(Saved data entries)
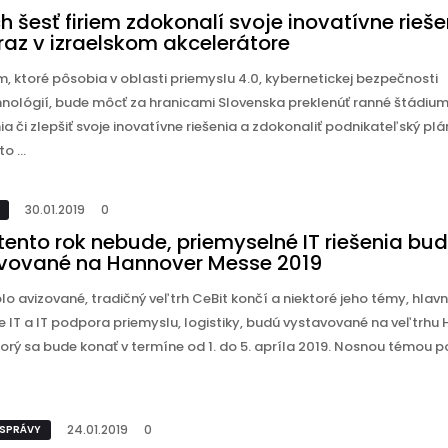
h šesť firiem zdokonalí svoje inovatívne rieše
raz v izraelskom akcelerátore
em, ktoré pôsobia v oblasti priemyslu 4.0, kybernetickej bezpečnosti
hnológií, bude môcť za hranicami Slovenska preklenúť ranné štádiu
a či zlepšiť svoje inovatívne riešenia a zdokonaliť podnikateľský plán
o ...
30.01.2019
0
tento rok nebude, priemyselné IT riešenia bu
vované na Hannover Messe 2019
lo avizované, tradičný veľtrh CeBit končí a niektoré jeho témy, hlav
e IT a IT podpora priemyslu, logistiky, budú vystavované na veľtrhu
orý sa bude konať v termíne od 1. do 5. apríla 2019. Nosnou témou p
24.01.2019
0
 SPRÁVY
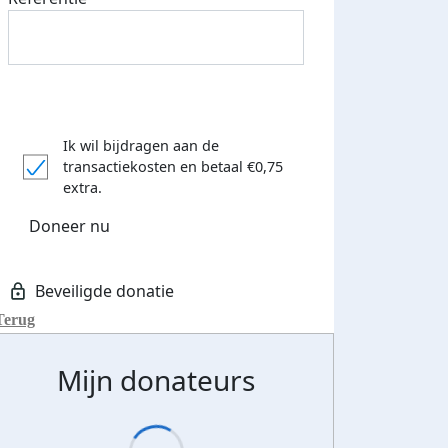
Ik wil bijdragen aan de
transactiekosten
en betaal €0,75
extra.
Doneer nu
Terug
Mijn donateurs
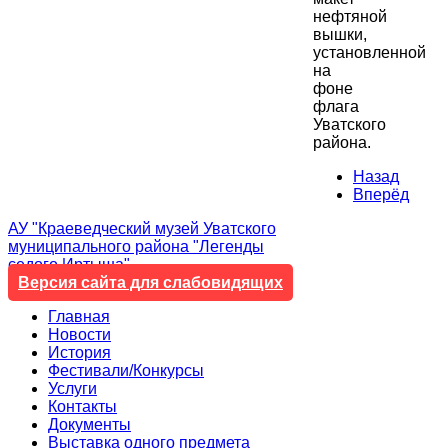
нефтяной
вышки,
установленной
на
фоне
флага
Уватского
района.
Назад
Вперёд
АУ "Краеведческий музей Уватского
муниципального района "Легенды
седого Иртыша"
Версия сайта для слабовидящих
Главная
Новости
История
Фестивали/Конкурсы
Услуги
Контакты
Документы
Выставка одного предмета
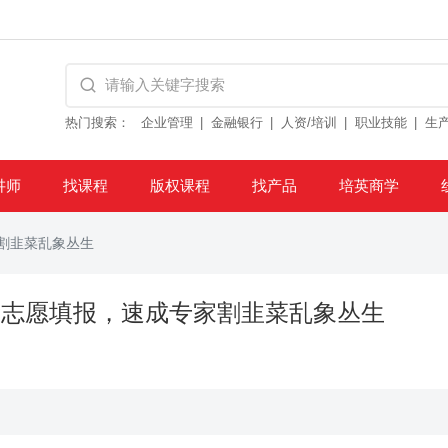
热门搜索：
企业管理
金融银行
人资/培训
职业技能
生
讲师
找课程
版权课程
找产品
培英商学
割韭菜乱象丛生
考志愿填报，速成专家割韭菜乱象丛生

_Exercise instructions_.
Go through the entries and copy every line that has "svoje".

_Completed exercise_.
h šesť firiem zdokonalí svoje inovatívne rieše
a či zlepšiť svoje inovatívne riešenia a zdokonaliť podnikateľský plán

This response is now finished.